The perimeter of London Fields was about 1.6 kilometres in total and the satisfying attrition of doing one, then two, then three, then four loops of the park kept Joel's attention as rapt as it needed to be. It did, at times, get a bit like those old Hanna-Barbera cartoons where the same background tree or car would reprint itself in his peripheral vision over and over again, but that relentless consistency was actually one of the pleasures he got from running. Joel had been eight when he'd realised he could tell when an object in the background of a cartoon was about to be used by a character because it was slightly lighter in colour than everything else. He wished every object he was eventually going to have to interact with stood out from the rest of the world like those painted cels.
It would have been handy to be able to tell the difference between the objects destined to remain in the background of his life, and those that were soon going to be making the all-important jump into the foreground. If Joel's life had been styled after an episode of Scooby-Doo then maybe he'd have seen the baseball-sized rock on the path coming from a mile off, and not - as he had done - fallen flat on his face in front of two papoose-wearing women.

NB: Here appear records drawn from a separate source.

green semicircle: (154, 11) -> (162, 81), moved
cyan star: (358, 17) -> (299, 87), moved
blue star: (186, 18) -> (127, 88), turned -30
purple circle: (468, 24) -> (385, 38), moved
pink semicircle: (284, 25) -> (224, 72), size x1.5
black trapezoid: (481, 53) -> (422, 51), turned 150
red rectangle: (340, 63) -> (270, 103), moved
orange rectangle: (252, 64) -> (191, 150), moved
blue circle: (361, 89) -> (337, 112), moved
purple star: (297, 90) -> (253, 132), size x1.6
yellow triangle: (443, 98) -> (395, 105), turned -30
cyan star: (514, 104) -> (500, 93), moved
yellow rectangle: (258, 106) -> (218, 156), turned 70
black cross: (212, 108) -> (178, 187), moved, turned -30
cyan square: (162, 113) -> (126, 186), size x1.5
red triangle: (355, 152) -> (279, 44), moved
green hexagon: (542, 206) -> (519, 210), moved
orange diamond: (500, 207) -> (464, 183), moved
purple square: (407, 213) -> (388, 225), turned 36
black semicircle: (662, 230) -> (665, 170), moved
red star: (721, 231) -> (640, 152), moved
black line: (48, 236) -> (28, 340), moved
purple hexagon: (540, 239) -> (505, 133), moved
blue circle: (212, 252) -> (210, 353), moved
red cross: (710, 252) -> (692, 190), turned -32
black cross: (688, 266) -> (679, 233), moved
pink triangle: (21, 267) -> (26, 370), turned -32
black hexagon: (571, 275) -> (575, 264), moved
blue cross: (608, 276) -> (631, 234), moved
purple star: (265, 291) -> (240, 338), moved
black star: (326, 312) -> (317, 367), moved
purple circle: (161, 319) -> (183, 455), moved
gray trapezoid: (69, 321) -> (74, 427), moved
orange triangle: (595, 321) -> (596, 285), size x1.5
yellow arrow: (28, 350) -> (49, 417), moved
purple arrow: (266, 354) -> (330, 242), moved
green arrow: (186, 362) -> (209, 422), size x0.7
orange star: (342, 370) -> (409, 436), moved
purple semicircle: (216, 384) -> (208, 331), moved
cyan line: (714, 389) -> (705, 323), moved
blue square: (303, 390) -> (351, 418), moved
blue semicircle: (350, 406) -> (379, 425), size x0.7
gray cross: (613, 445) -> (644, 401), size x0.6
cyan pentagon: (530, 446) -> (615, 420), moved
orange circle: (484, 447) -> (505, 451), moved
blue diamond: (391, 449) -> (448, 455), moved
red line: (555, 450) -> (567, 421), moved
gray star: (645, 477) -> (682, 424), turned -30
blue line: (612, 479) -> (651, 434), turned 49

Joel brushed himself off and picked grains of gravel off his hands. He wasn't hurt. Not badly, at least. Three people had paused their weekend to try and help him back up and check if 'he was okay, mate,' but Joel had simply nodded and grunted a spartan 'thanks' as he shrugged them off. His face still burning scarlet, he walked towards a Wimbledon-green patch of grass where he could sit and squint at the sun.
London was a different animal in the summer. She was more herself, and everyone inside her was warmer and friendlier, sniffing for any opportunity to break out into a smile or sink a pint. Even the birds sounded happier. Joel's head still throbbed faintly, but a few swigs of lukewarm water from his water bottle would have him feeling right as rain, he thought.
It was then, when he was cocking his head back to let the water slide softly down his throat, that he got the feeling he was being watched. He placed his bottle back into his bag in slow motion, as if a policeman with a megaphone had just squawked at him to 'put your weapon down', and pretended to stretch his neck in a wide circle.
His far left was all clear - just a couple lying on a blanket, enjoying a punnet of red grapes. The best kind. To the right of that couple, positioned at about ten o'clock, was a bulldog on a thick rope leash. Straight in front of Joel was a group of men playing Spikeball. He slid his eyes swiftly to the periphery of that platoon before watching them try to shirtlessly outdo each other gave him second-hand embarrassment. Towards his right hand, positioned at about two o'clock, was a slim, sallow-faced man with tired eyes, reading in a folding camp chair.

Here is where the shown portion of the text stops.